## PROVIDED RECORDS
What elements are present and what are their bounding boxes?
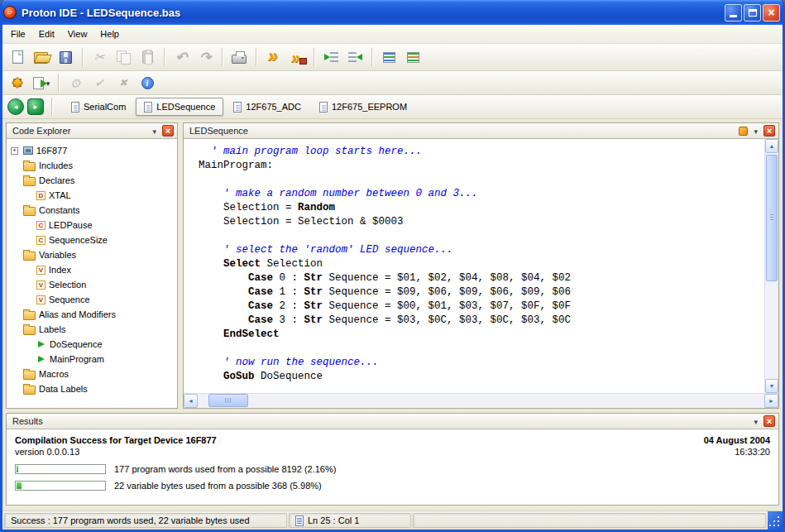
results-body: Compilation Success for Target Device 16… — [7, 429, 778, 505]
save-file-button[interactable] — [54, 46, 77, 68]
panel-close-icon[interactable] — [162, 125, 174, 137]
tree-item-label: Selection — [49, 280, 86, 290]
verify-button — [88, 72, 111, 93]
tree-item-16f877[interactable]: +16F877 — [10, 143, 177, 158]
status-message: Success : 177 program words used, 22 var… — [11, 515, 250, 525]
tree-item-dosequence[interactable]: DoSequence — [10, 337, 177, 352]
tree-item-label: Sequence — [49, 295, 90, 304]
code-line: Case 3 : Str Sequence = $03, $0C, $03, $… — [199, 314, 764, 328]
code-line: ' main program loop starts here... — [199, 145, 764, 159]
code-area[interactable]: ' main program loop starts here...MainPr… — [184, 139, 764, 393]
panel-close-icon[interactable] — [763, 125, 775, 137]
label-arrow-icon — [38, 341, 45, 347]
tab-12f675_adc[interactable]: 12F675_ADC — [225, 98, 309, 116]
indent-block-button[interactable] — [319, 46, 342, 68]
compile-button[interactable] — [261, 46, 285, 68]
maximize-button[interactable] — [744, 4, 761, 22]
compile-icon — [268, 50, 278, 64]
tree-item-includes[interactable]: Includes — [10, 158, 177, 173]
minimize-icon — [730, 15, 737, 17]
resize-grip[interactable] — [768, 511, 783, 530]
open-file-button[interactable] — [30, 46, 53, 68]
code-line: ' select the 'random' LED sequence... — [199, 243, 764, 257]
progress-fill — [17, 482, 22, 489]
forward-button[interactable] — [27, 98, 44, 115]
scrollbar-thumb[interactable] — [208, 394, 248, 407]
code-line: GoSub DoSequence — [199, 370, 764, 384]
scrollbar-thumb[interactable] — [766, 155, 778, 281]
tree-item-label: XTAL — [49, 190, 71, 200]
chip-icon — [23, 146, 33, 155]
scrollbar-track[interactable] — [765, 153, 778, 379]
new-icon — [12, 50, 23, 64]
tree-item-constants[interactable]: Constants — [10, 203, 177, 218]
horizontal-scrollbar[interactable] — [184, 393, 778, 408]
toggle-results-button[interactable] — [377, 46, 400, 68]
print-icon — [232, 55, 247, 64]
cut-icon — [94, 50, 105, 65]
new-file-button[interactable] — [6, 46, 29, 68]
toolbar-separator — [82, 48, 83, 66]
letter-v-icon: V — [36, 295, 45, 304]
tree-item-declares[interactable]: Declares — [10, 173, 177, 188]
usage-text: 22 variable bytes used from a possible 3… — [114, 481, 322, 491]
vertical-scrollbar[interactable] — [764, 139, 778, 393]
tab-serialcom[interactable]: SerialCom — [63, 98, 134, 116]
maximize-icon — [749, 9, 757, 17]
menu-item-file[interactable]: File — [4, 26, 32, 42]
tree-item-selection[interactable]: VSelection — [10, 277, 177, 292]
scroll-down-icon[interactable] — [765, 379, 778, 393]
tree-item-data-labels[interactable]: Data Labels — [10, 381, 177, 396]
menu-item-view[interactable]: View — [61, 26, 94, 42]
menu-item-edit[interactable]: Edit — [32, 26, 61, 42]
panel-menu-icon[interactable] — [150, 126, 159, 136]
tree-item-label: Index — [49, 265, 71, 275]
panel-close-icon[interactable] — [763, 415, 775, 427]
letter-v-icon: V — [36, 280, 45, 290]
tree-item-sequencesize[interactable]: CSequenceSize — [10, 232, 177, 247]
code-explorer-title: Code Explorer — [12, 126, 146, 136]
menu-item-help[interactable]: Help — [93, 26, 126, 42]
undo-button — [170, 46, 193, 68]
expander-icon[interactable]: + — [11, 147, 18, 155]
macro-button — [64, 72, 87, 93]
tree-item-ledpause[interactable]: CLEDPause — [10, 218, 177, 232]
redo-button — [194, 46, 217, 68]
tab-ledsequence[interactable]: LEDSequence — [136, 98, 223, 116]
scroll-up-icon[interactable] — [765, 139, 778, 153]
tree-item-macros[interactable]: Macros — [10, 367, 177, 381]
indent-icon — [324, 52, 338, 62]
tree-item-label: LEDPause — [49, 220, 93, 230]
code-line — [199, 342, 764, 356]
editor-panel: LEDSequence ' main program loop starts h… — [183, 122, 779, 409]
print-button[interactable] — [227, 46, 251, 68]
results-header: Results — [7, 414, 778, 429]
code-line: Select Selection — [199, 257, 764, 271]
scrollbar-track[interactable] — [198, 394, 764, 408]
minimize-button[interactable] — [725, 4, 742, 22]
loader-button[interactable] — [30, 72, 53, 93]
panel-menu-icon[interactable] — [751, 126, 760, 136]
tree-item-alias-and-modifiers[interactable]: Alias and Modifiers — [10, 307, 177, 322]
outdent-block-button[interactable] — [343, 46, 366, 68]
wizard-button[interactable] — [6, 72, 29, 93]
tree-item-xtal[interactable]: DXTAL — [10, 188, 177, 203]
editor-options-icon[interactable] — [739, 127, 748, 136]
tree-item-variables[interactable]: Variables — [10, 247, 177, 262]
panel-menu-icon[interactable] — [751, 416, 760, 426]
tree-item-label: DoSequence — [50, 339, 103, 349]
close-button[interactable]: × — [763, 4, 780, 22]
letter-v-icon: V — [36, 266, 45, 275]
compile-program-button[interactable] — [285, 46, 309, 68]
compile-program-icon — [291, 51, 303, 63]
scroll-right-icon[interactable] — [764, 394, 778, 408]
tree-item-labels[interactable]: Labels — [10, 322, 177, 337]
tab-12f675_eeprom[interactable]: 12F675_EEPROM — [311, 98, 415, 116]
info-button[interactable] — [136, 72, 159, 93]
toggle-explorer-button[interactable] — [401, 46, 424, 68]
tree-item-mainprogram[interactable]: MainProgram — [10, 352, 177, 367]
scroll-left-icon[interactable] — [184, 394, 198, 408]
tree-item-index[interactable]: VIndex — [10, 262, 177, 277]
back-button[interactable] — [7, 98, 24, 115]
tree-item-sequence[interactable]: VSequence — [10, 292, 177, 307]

## PROBLEM DETAILS
The lines to return are those in the records above that hold the word "starts".

## EXERCISE SOLUTION
code-line: ' main program loop starts here... — [199, 145, 764, 159]
code-area[interactable]: ' main program loop starts here...MainPr… — [184, 139, 764, 393]
editor-panel: LEDSequence ' main program loop starts h… — [183, 122, 779, 409]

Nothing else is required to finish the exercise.